В Овего Джон получил первоклассное образование, тогда редкость для сельской Америки, где детей не было принято отдавать в школу. Поначалу дети Рокфеллеров ходили в школу недалеко от дома; из-за стесненных обстоятельств семьи учебники им купил доброжелательный сосед. В августе 1852 года Джон и Уильям поступили в Академию Овего, основанную в 1827 году, без сомнений, лучшую школу в той части штата Нью-Йорк. Трехэтажное кирпичное здание, увенчанное высоким шпилем и окруженное деревьями, должно быть, внушало благоговение сельским мальчикам Рокфеллерам. Возглавлял академию знающий свое дело шотландец, доктор Уильям Смит. Он заставлял учеников оттачивать речь, и они писали каждые две недели сочинения и выступали на заданные темы; языковые навыки, наработанные в Овего, проявились в сжатых деловых письмах Рокфеллера. Школа выпустила многих выдающихся людей, в их числе Томас К. Платт, позже ставший «Легким боссом» во главе нью-йоркской машины республиканцев, и проповедник Вашингтон Гладден, который выпустил некоторые наиболее резкие обличительные статьи против «Стандард Ойл».

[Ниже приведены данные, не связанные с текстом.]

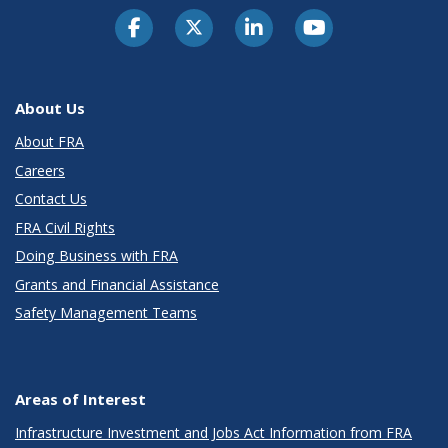
About Us
About FRA
Careers
Contact Us
FRA Civil Rights
Doing Business with FRA
Grants and Financial Assistance
Safety Management Teams
Areas of Interest
Infrastructure Investment and Jobs Act Information from FRA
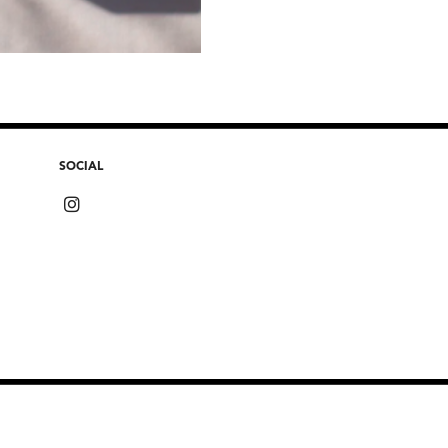
SOCIAL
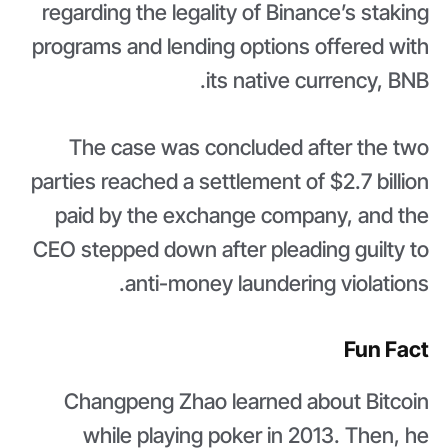
regarding the legality of Binance’s staking
programs and lending options offered with
its native currency, BNB.
The case was concluded after the two
parties reached a settlement of $2.7 billion
paid by the exchange company, and the
CEO stepped down after pleading guilty to
anti-money laundering violations.
Fun Fact
Changpeng Zhao learned about Bitcoin
while playing poker in 2013. Then, he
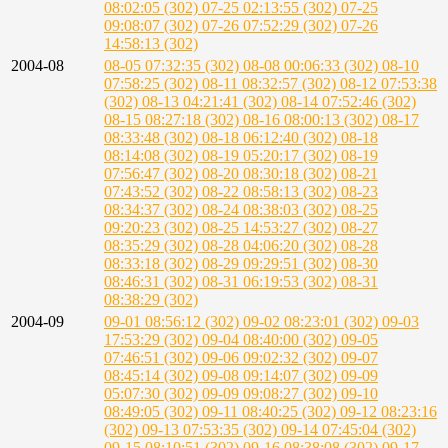
08:02:05 (302)
07-25 02:13:55 (302)
07-25
09:08:07 (302)
07-26 07:52:29 (302)
07-26
14:58:13 (302)
2004-08
08-05 07:32:35 (302)
08-08 00:06:33 (302)
08-10
07:58:25 (302)
08-11 08:32:57 (302)
08-12 07:53:38
(302)
08-13 04:21:41 (302)
08-14 07:52:46 (302)
08-15 08:27:18 (302)
08-16 08:00:13 (302)
08-17
08:33:48 (302)
08-18 06:12:40 (302)
08-18
08:14:08 (302)
08-19 05:20:17 (302)
08-19
07:56:47 (302)
08-20 08:30:18 (302)
08-21
07:43:52 (302)
08-22 08:58:13 (302)
08-23
08:34:37 (302)
08-24 08:38:03 (302)
08-25
09:20:23 (302)
08-25 14:53:27 (302)
08-27
08:35:29 (302)
08-28 04:06:20 (302)
08-28
08:33:18 (302)
08-29 09:29:51 (302)
08-30
08:46:31 (302)
08-31 06:19:53 (302)
08-31
08:38:29 (302)
2004-09
09-01 08:56:12 (302)
09-02 08:23:01 (302)
09-03
17:53:29 (302)
09-04 08:40:00 (302)
09-05
07:46:51 (302)
09-06 09:02:32 (302)
09-07
08:45:14 (302)
09-08 09:14:07 (302)
09-09
05:07:30 (302)
09-09 09:08:27 (302)
09-10
08:49:05 (302)
09-11 08:40:25 (302)
09-12 08:23:16
(302)
09-13 07:53:35 (302)
09-14 07:45:04 (302)
09-15 08:10:51 (302)
09-16 08:38:08 (302)
09-17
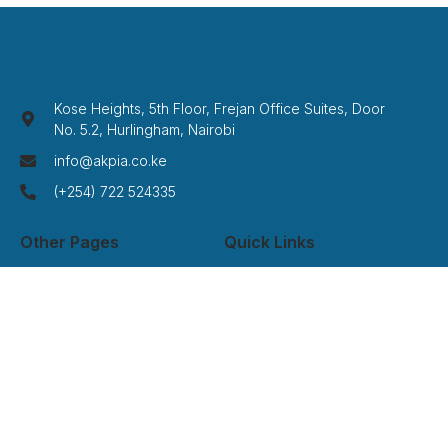
Kose Heights, 5th Floor, Frejan Office Suites, Door
No. 5.2, Hurlingham, Nairobi
info@akpia.co.ke
(+254) 722 524335
Other Pages
Quick Links
Home
Privacy Policy
About Us
Term Of Service
Services
Disclaimer
Cases
Credits
Contact
FAQ
Newsletter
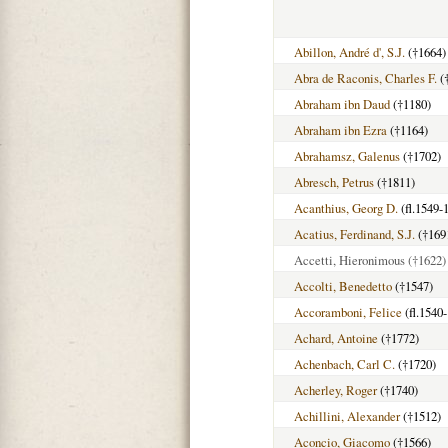
Abillon, André d', S.J.
(†1664)
Abra de Raconis, Charles F.
(
Abraham ibn Daud
(†1180)
Abraham ibn Ezra
(†1164)
Abrahamsz, Galenus
(†1702)
Abresch, Petrus
(†1811)
Acanthius, Georg D.
(fl.1549-
Acatius, Ferdinand, S.J.
(†169
Accetti, Hieronimous
(†1622)
Accolti, Benedetto
(†1547)
Accoramboni, Felice
(fl.1540
Achard, Antoine
(†1772)
Achenbach, Carl C.
(†1720)
Acherley, Roger
(†1740)
Achillini, Alexander
(†1512)
Aconcio, Giacomo
(†1566)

Многие из трехсот пятидесяти учеников происходили из влиятельных семей, и Джон позже одобрительно высказывался об общении с городскими ребятами, говоря, что это «непременно шло на пользу сельским мальчикам»65. Школа брала заоблачную плату за обучение – три доллара за семестр, поэтому можно предположить, что через два года в Овего медицинские гастроли Билла наконец-то начали приносить деньги. Джон никогда не высказывал недовольства тем, что являлся, по стандартам академии, бедным мальчиком. Когда в школу пришел фотограф делать снимки класса, Джона и Уильяма исключили, потому что их костюмы были слишком поношены. Другие бы на их месте, возможно, обиделись, но Джон сохранил и всегда ценил дагерротипы товарищей по школе: «Я не расстался бы с этой коллекцией ни за какие деньги»66. В доме Элизы Рокфеллер не было принято пережевывать обиду, следовало сосредоточивать взгляд на практических задачах впереди. Джон никогда не стремился к популярности в школе. Как будто после чрезмерного внимания, которое привлекал его отец, он хотел тихо и неприметно слиться с толпой.

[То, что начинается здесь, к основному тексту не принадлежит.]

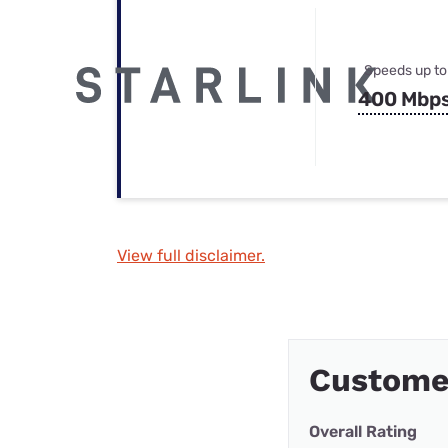
Speeds up to
400 Mbp
View full disclaimer.
Custome
Overall Rating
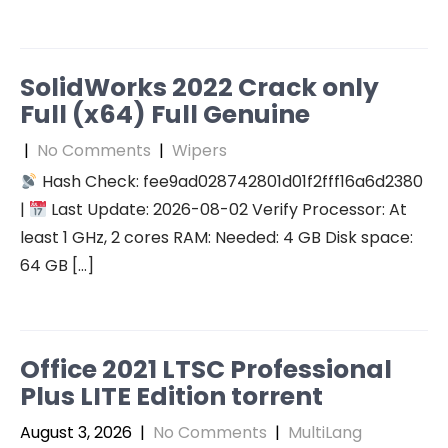
SolidWorks 2022 Crack only
Full (x64) Full Genuine
|
No Comments
|
Wipers
Hash Check: fee9ad028742801d01f2fff16a6d2380
|
Last Update: 2026-08-02 Verify Processor: At
least 1 GHz, 2 cores RAM: Needed: 4 GB Disk space:
64 GB […]
Office 2021 LTSC Professional
Plus LITE Edition torrent
August 3, 2026
|
No Comments
|
MultiLang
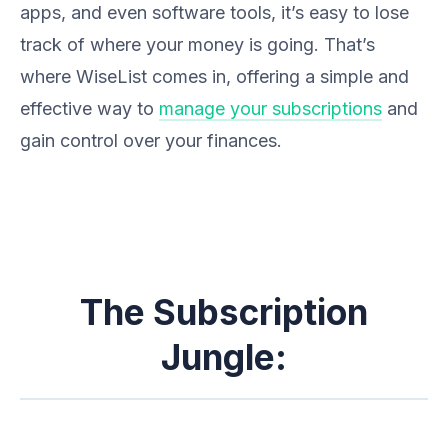
apps, and even software tools, it’s easy to lose
track of where your money is going. That’s
where WiseList comes in, offering a simple and
effective way to
manage your subscriptions
and
gain control over your finances.
The Subscription
Jungle:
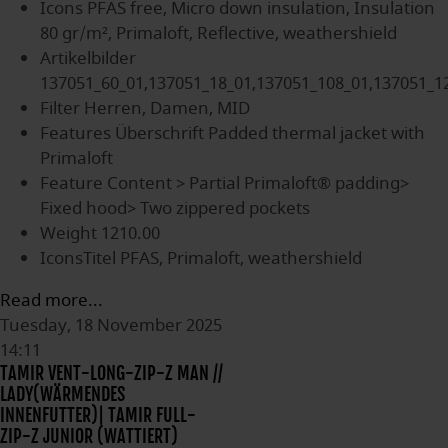
Icons
PFAS free, Micro down insulation, Insulation
80 gr/m², Primaloft, Reflective, weathershield
Artikelbilder
137051_60_01,137051_18_01,137051_108_01,137051_1
Filter
Herren, Damen, MID
Features Überschrift
Padded thermal jacket with
Primaloft
Feature Content
> Partial Primaloft® padding>
Fixed hood> Two zippered pockets
Weight
1210.00
IconsTitel
PFAS, Primaloft, weathershield
Read more...
Tuesday, 18 November 2025
14:11
TAMIR VENT-LONG-ZIP-Z MAN //
LADY(WÄRMENDES
INNENFUTTER)| TAMIR FULL-
ZIP-Z JUNIOR (WATTIERT)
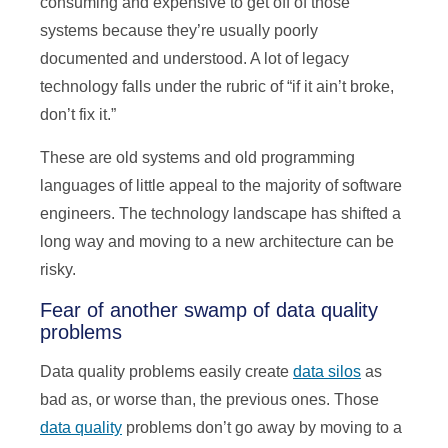
consuming and expensive to get off of those
systems because they’re usually poorly
documented and understood. A lot of legacy
technology falls under the rubric of “if it ain’t broke,
don’t fix it.”
These are old systems and old programming
languages of little appeal to the majority of software
engineers. The technology landscape has shifted a
long way and moving to a new architecture can be
risky.
Fear of another swamp of data quality
problems
Data quality problems easily create
data silos
as
bad as, or worse than, the previous ones. Those
data quality
problems don’t go away by moving to a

Тогда как многие обеспеченные ученики жили в школе, мальчики Рокфеллеры каждое утро проходили три мили (ок. 5 км) и, как многие ребята, в теплую погоду шли босиком по пыльным улицам. Долгий путь проходил мимо красивых солидных домов с хорошо постриженными лужайками, смотрящих на реку Саскуэханна. Джон часто выходил пораньше и неспешно размышлял, пока шел своим медленным шагом, глаза его всегда были устремлены на землю перед ним. Но он был не прочь и срезать путь и иногда сидел у дороги и просил проезжающих возниц подбросить.